Sûreté du Québec cellphone search an abuse of power, police ethics board rules
Quebec provincial police officer Sylvain Baril seized, searched man's phone against his will
Quebec's police ethics commission has ruled that a Sûreté du Québec officer abused his position of power when he seized and searched a man's cellphone in 2013.
Officer Sylvain Baril stopped driver Steve Lemire for using his phone behind the wheel on Feb. 22, 2013 in Shawinigan.
Baril, who has been a police officer since 1991, threatened to charge Lemire with obstructing justice if he did not hand over his phone, according to the commission.
Lemire said he initially refused to give his phone but Baril kept repeating his threat to charge him.
"You stopped me," Lemire said he told Baril."Give me the ticket for what you arrested me for and I'll go, no trouble,"
In an 18-page decision, the commission ruled the officer had no right to seize and search the phone against the man's will.
The decision states Baril also abused his power as a police officer when he threatened to charge Lemire with obstruction of justice.

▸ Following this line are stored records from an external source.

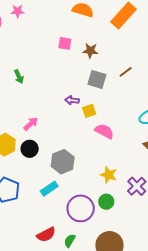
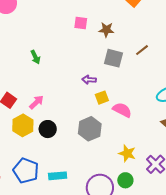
yellow square: (89, 111) -> (102, 98), moved
pink arrow: (31, 124) -> (36, 102), moved
gray hexagon: (63, 162) -> (90, 129), moved
cyan rectangle: (49, 189) -> (58, 176), moved, turned 30

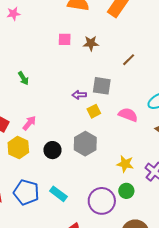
gray square: (113, 58) -> (102, 86), moved
pink semicircle: (122, 110) -> (128, 115), moved
black circle: (48, 129) -> (52, 150), moved
cyan rectangle: (58, 176) -> (58, 194), turned 48

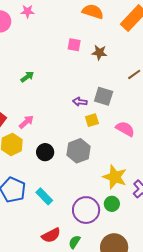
green arrow: (23, 78) -> (27, 77), turned -104
yellow star: (125, 164) -> (115, 177), size x1.4

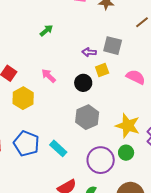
green arrow: (27, 77) -> (46, 30), moved
pink arrow: (26, 122) -> (49, 76), moved, turned -91
gray hexagon: (78, 151) -> (87, 117), moved
black circle: (45, 152) -> (83, 83), moved

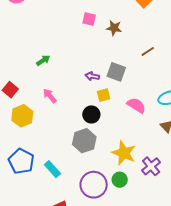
green arrow: (46, 30) -> (43, 60), moved
black circle: (83, 83) -> (91, 114), moved

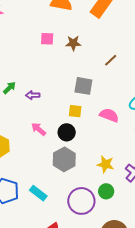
purple arrow: (92, 76) -> (33, 95), moved
yellow square: (104, 95) -> (75, 111), turned 32
pink arrow: (50, 96) -> (39, 129), moved
yellow star: (124, 153) -> (105, 164), size x0.7

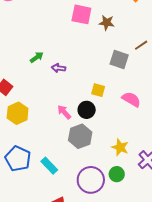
pink square: (47, 39) -> (81, 14), size x1.5
gray square: (83, 86) -> (119, 60), moved
pink arrow: (39, 129) -> (64, 112), moved

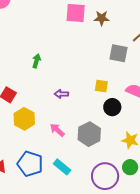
green arrow: (37, 57) -> (36, 61), turned -32
purple arrow: (59, 68) -> (61, 94), moved
black circle: (87, 110) -> (112, 107), moved
pink arrow: (64, 112) -> (57, 130), moved

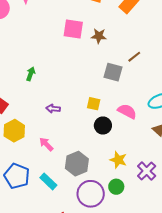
gray hexagon: (89, 134) -> (77, 164), moved

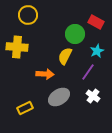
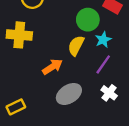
cyan star: (97, 51) -> (103, 40), moved
orange arrow: (45, 74) -> (52, 67), turned -36
yellow rectangle: (25, 108) -> (16, 107), moved

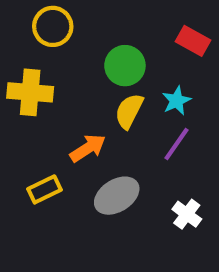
green circle: (88, 20) -> (125, 66), moved
white cross: (109, 93) -> (187, 214), moved
yellow rectangle: (16, 107) -> (45, 189), moved

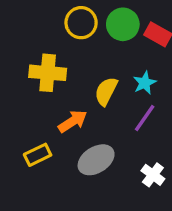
yellow circle: (53, 26) -> (81, 23), moved
green circle: (125, 66) -> (123, 24), moved
yellow cross: (30, 92) -> (48, 73), moved

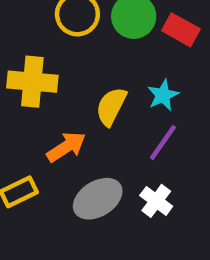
white cross: (153, 175) -> (156, 201), moved

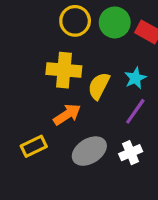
yellow cross: (32, 82) -> (64, 70), moved
white cross: (156, 201) -> (131, 153), turned 30

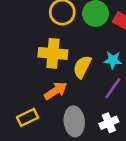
cyan star: (135, 78) -> (113, 60), turned 30
gray ellipse: (89, 151) -> (74, 121), turned -64

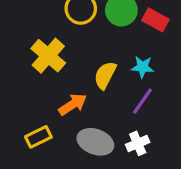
yellow cross: (53, 53) -> (48, 56), moved, turned 36
gray ellipse: (74, 121) -> (95, 142), turned -64

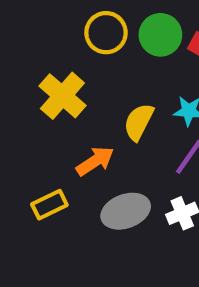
gray ellipse: (95, 142) -> (126, 211), turned -40

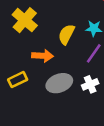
orange arrow: (95, 161) -> (43, 56), turned 36

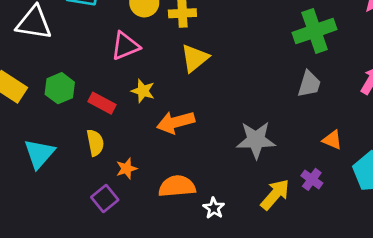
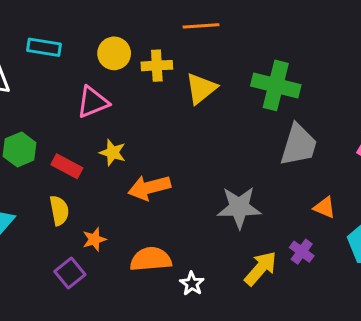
green cross: (315, 31) -> (276, 85), moved, turned 33
yellow triangle: (195, 58) -> (201, 88), moved
gray trapezoid: (309, 84) -> (299, 145), size x1.4

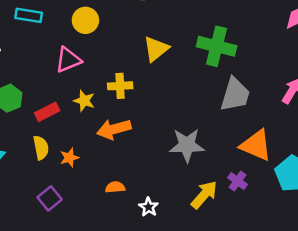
yellow cross: (157, 66) -> (120, 86), moved
red rectangle: (67, 166) -> (47, 112), turned -55
orange triangle: (325, 207) -> (256, 145), size x1.8
orange star: (94, 239) -> (69, 158), moved
orange semicircle: (151, 259) -> (115, 187), size x0.6

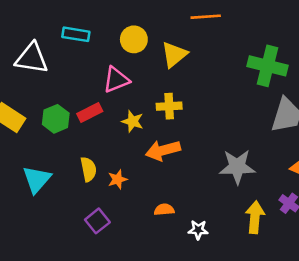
yellow triangle: (156, 49) -> (174, 55), moved
red rectangle: (47, 112) -> (90, 113), moved
yellow arrow: (204, 195) -> (255, 217), turned -36
white star: (149, 207) -> (198, 230), turned -30

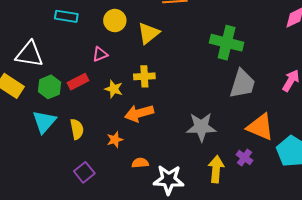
white triangle: (32, 58) -> (29, 54), moved
pink triangle: (116, 80) -> (100, 54), size x0.7
cyan triangle: (37, 179) -> (44, 122), moved
orange star: (117, 179) -> (115, 140), moved
white star: (198, 230) -> (169, 180), size x1.8

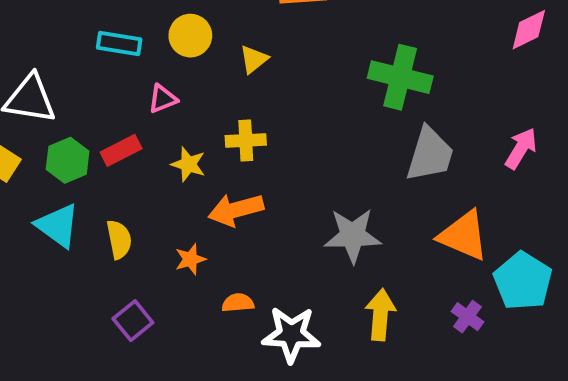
cyan rectangle: (66, 16) -> (119, 43), moved
yellow triangle: (149, 33) -> (254, 59), size x0.7
cyan triangle: (44, 122) -> (58, 226), turned -35
purple cross: (245, 158) -> (467, 317), moved

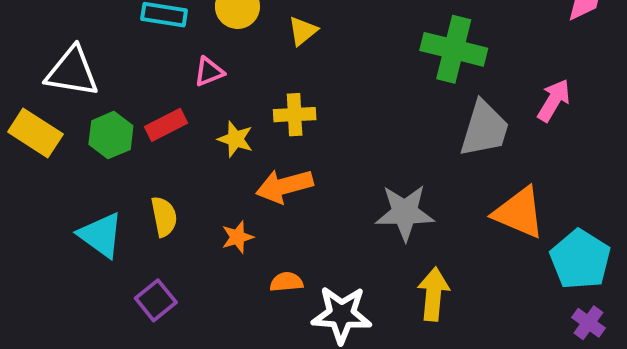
pink arrow: (521, 148) -> (554, 100), moved
cyan triangle: (58, 226) -> (101, 235), moved
purple cross: (467, 317) -> (588, 323), moved
purple square: (133, 321) -> (156, 300), moved

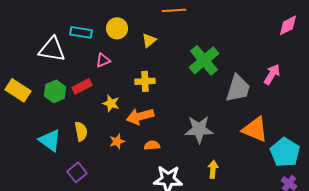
green cross: (454, 49) -> (204, 60), moved, turned 36
white triangle: (72, 72) -> (52, 49), moved
yellow star: (235, 139) -> (111, 103), moved
orange semicircle: (286, 282) -> (152, 145), moved
yellow arrow: (433, 294) -> (213, 169), size x0.7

'You can't simply grab a phone'
Julius Grey, a well-known human rights lawyer in Montreal, says that while Lemire may have violated the law by using his phone while driving that police have no right to seize the device.
"There is absolutely no right on the part of the police to go fishing for information. And in particular, if you don't have a search warrant you can't simply grab a phone," Grey told CBC Montreal's Daybreak.
Grey says that even when someone is placed under arrest, police officers do not have the right to do an intrusive sweep of their phones.
"You have what is known as an 'expectation of privacy' in your phone, in your car and especially in your home," Grey said.